Section 5101.803. which transfers TANF funds to right wing church clinics like the one in the Salon article above?
Women's health.
That's all the AUL cares about, you know - not that they ask many actual women before hand.
What a con.
#7 Posted by Thimbles, CJR on Thu 4 Jul 2013 at 03:15 PM
And yes, it's a trend:
http://www.wral.com/nc-s-new-abortion-bill-follows-other-states/12621641/
"The anti-abortion omnibus bill that emerged without warning late Tuesday, House Bill 695, has much in common with anti-abortion laws and proposals in other states, including the bill in Texas that has mobilized thousands to protest in Austin last week.
Senate Republicans passed the legislation Tuesday evening after only 90 minutes' public notice. The revamped bill, which started as a Sharia Law ban sent over from the House, wasn't even available to the public online until just before the floor debate started."
'Just because we act like the taliban, doesn't mean we like the taliban!'
"A bill filed earlier this session, Senate Bill 308, would have required abortion providers to have admitting privileges at local hospitals. That lets hospitals decide whether to extend those privileges.
Being sensitive to protests and political pressures over funding, hospitals often decide not to enter into those agreements with abortion providers. With no privileges, the doctor can't provide abortions, so the clinic closes.
That strategy has been used to try to close down the last clinic in Mississippi, although that case is now in federal court. The proposal in Texas also requires admitting privileges.
The latest version of the North Carolina proposal requires clinics to have "transfer agreements" with hospitals, a similar strategy. Hospitals can be pressured to not to enter into those agreements. That strategy has resulted in the closure of at least two clinics in Ohio.
Ohio's latest bill, signed into law Monday by Republican Gov.

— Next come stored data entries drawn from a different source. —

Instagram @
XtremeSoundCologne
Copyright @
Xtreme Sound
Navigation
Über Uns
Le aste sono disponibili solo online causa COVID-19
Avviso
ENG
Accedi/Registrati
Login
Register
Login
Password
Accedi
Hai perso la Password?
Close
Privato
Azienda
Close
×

John Kasich, bans public hospitals from entering into transfer agreements.
According to the Guttmacher Institute, an abortion rights advocacy group, seven other states also have "transfer agreement" requirements, including Virginia and Tennessee.
Proponents of the requirement say it ensures speedy treatment for a patient who suffers complications, but opponents say hospitals are required to accept emergency patients with or without an agreement.

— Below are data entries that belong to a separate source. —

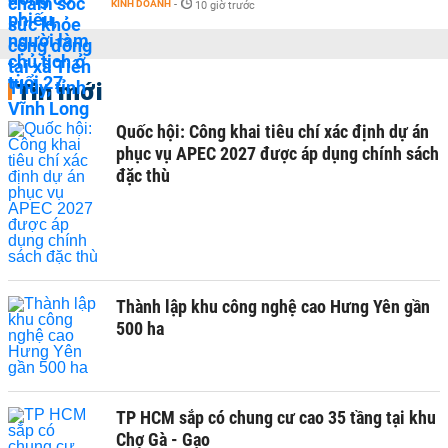
KINH DOANH
-
10 giờ trước
Tin mới
Quốc hội: Công khai tiêu chí xác định dự án
phục vụ APEC 2027 được áp dụng chính sách
đặc thù
Thành lập khu công nghệ cao Hưng Yên gần
500 ha
TP HCM sắp có chung cư cao 35 tầng tại khu
Chợ Gà - Gạo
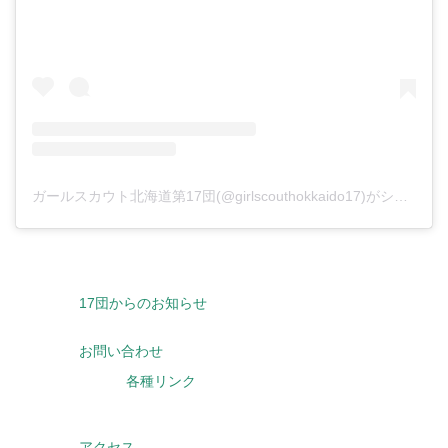
ガールスカウト北海道第17団(@girlscouthokkaido17)がシェアした投稿
17団からのお知らせ
お問い合わせ
各種リンク
アクセス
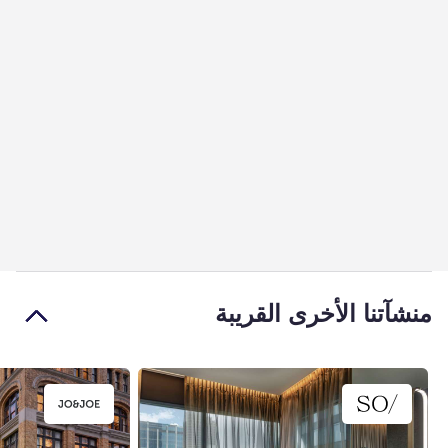
منشآتنا الأخرى القريبة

Another commonly used "TRAP" provision is to require all abortion clinics to meet the same standards as ambulatory surgical centers. Proponents say the aim is to ensure the safety of patients, but the licensing and engineering requirements for surgical centers, governing everything from hallway width to parking spaces, are far more stringent than most existing abortion clinics can meet.
Pennsylvania and Ohio have similar laws, and the provision is included in the Texas proposal as well.
The North Carolina proposal would require the physician to remain present with the patient throughout the procedure, whether surgical or medical (drug-induced). Melissa Reed with Planned Parenthood of North Carolina says about half of all abortions are medical."
Jeez, wouldn't it be nice if these folks could get as 'Big Government' on exploding fertilizer plants as they do on other fertile matters.
These guys however, can't be expected to regulate cosmetic surgery which is primarily performed on women:
http://usatoday30.usatoday.com/money/perfi/basics/story/2011-12-27/state-regulations-cosmetic-plastic-surgery-offices/52247588/1
But yeah, let's all buy into the story that this is about women's health and that invasive sonogram procedures are about 'informing the consumer'.
#8 Posted by Thimbles, CJR on Thu 4 Jul 2013 at 03:28 PM
And let's ignore the fact that republican governors who are crafting these 'women's health' laws are rejecting the expansion of health care coverage for reasons that are sociopathic:
http://www.nytimes.com/2013/05/25/us/states-policies-on-health-care-exclude-poorest.html
http://www.newsobserver.com/2013/06/06/2944030/nc-needs-to-look-again-at-medicaid.html
It's not about women's health, it's about power. White male power.